-- What needs to be done --
Everything from the line containing "info@hoogendoornzetten.nl" through the last line of the records below should be printed exactly, please, and nothing else.
START Data excerpts
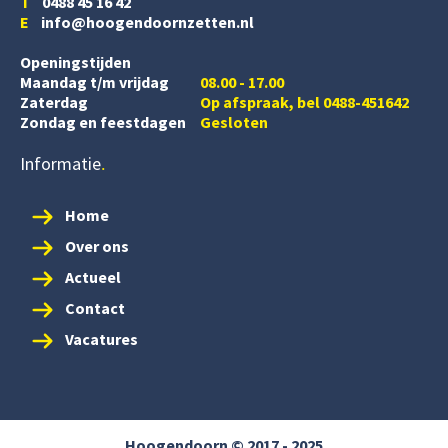
T
0488 45 16 42
E
info@hoogendoornzetten.nl
Openingstijden
Maandag t/m vrijdag
08.00 - 17.00
Zaterdag
Op afspraak, bel 0488-451642
Zondag en feestdagen
Gesloten
Informatie
Home
Over ons
Actueel
Contact
Vacatures
Hoogendoorn © 2017 - 2025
END Data excerpts
-- Written response --
info@hoogendoornzetten.nl
Openingstijden
Maandag t/m vrijdag
08.00 - 17.00
Zaterdag
Op afspraak, bel 0488-451642
Zondag en feestdagen
Gesloten
Informatie
Home
Over ons
Actueel
Contact
Vacatures
Hoogendoorn © 2017 - 2025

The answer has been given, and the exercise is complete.